Masks and vaccinations suggested but no longer required


About the Show

In 1990s India, Fontwala is an aspiring typographer and font designer of Indian languages who designs the Anglo Nagari Keyboard, one of the first software that allows typing of Indian scripts on the Latin-based keyboard. In the present time, Shilpi, Fontwala’s niece, has returned to India after spending two decades as an immigrant in the US to write the story of her uncle, Fontwala.
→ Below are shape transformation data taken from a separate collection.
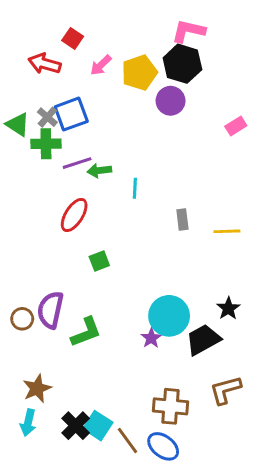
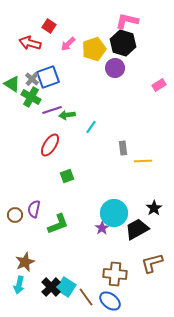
green cross: (46, 144) -> (31, 97), turned 30
cyan line: (135, 188) -> (91, 127), turned 32
yellow line: (227, 231) -> (143, 161), moved
purple semicircle: (50, 310) -> (34, 209), size x0.7

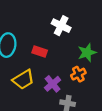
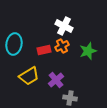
red rectangle: (40, 51) -> (44, 50), turned -32
orange cross: (78, 74) -> (62, 46), moved

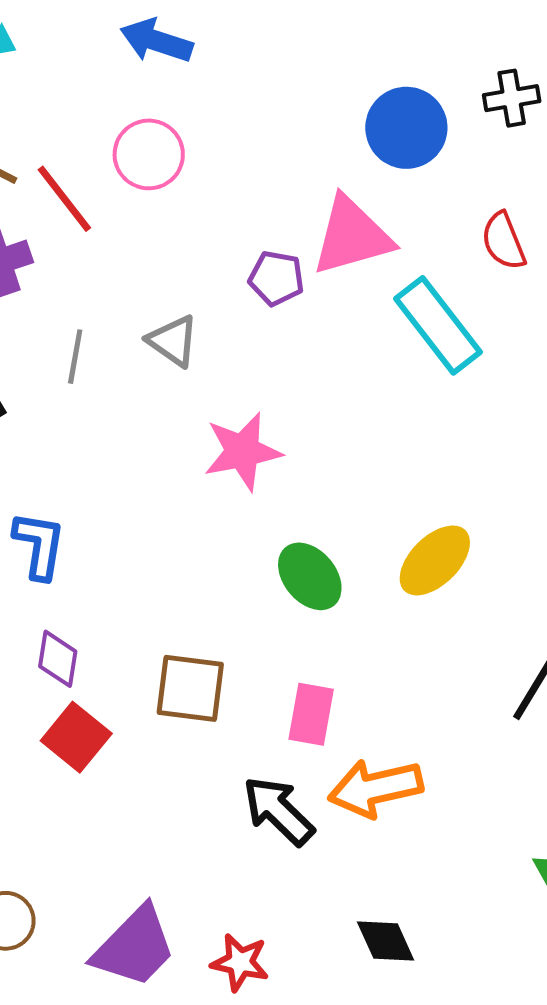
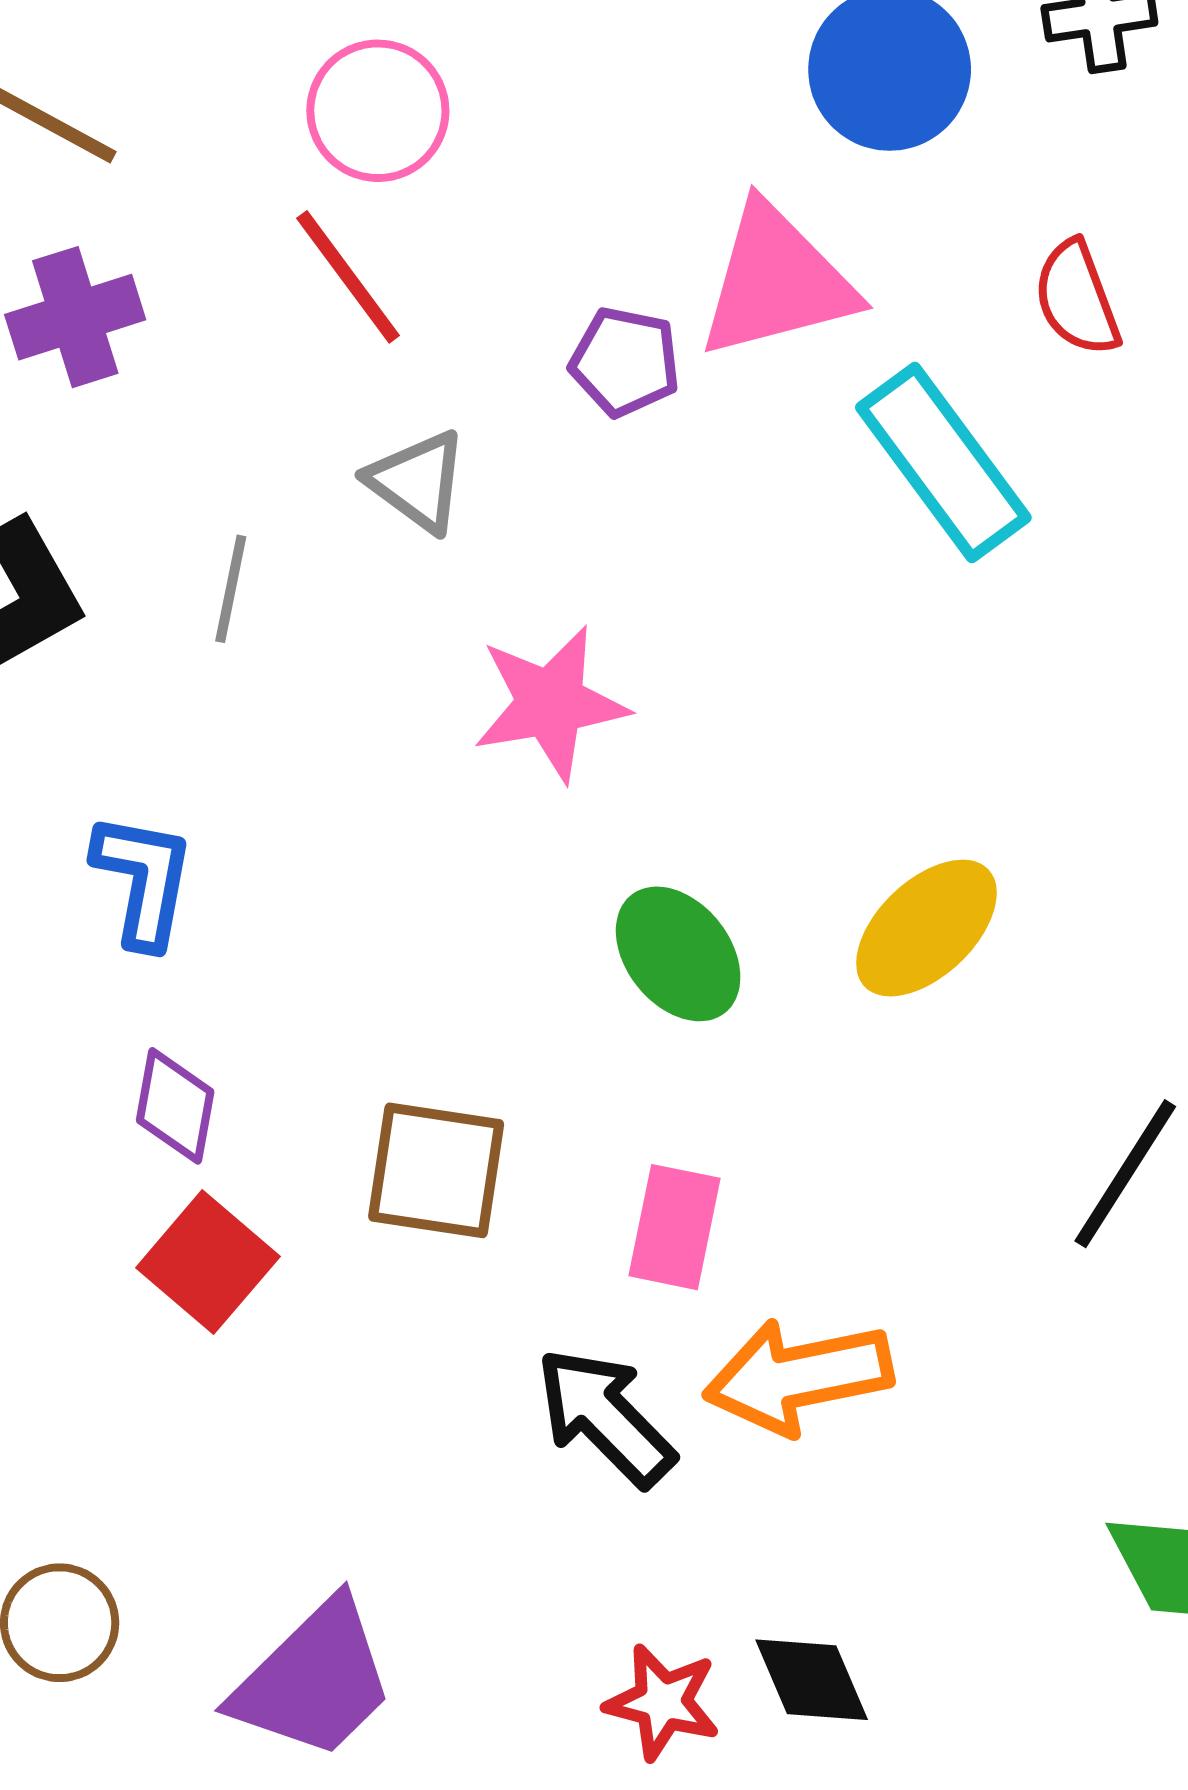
red line: (64, 199) -> (348, 277), moved
gray line: (75, 357) -> (231, 589), moved
red star: (240, 962) -> (663, 1702), moved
Shilpi discovers what it means for a “complex” script to survive in a digital world and for a person with complex history to try and tell one story. Inspired by the story of typographer and font designer of Indian scripts, Rajeev Prakash.


Artist Biography

Shubhra Prakash (शुभ्रा प्रकाश) writer & performer.
During the pandemic her work as writer on the educational comic Priya’s Mask was covered by NPR and the BBC India. As a playwright, she co-wrote, produced, and acted in an original play The Music In My Blood about Indian classical music and Walter Kaufmann, a jewish refugee to India during WWII who contributed to codifying Indian music. The Music In My Blood was staged in New York City, New Jersey and Rockville Maryland. Shubhra was born in India and has been an immigrant in the US since she was a teenager. She has acted in productions both in the SF Bay Area as well as New York City where she moved in 2012. Shubhra worked with NY Fringe Festival and later co-founded Hypokrit Theatre Company in 2014. She was instrumental in putting up festivals that gave BIPOC artists a platform to perform within dance, theater, music and stand up comedy. She has done similar work during the pandemic remotely with Same Boat Theater Collective based in the Bay Area. In December 2018, she moved to India to research her next play, Fontwala. She interviewed her uncle, Rajeev Prakash Khare, a designer and typographer of Indian letterforms, who founded one of the first keyboards that allowed for typing of Indian languages on the computer in the 90s. In the play Fontwala Shubhra explores living in the country of her birth as a woman and not a child after two decades and the story of the first artist she ever knew. Her dramaturgy work for Fontwala, has resulted in two digital exhibitions one currently running through May 15 as part of Diasporic Rhizome via South Asia Institute, Chicago and the other ran in August 2019 (New Delhi) as “Fontwala: Stone to Mobile, what remains?” that showed the evolution of Indian Devanagari script and questioned how digital media impacts the journey of a non-Latin based “complex” script. Shubhra has also staged a version of FONTWALA in Hindi with an ensemble of actors of SwaangGhar in New Delhi this past April.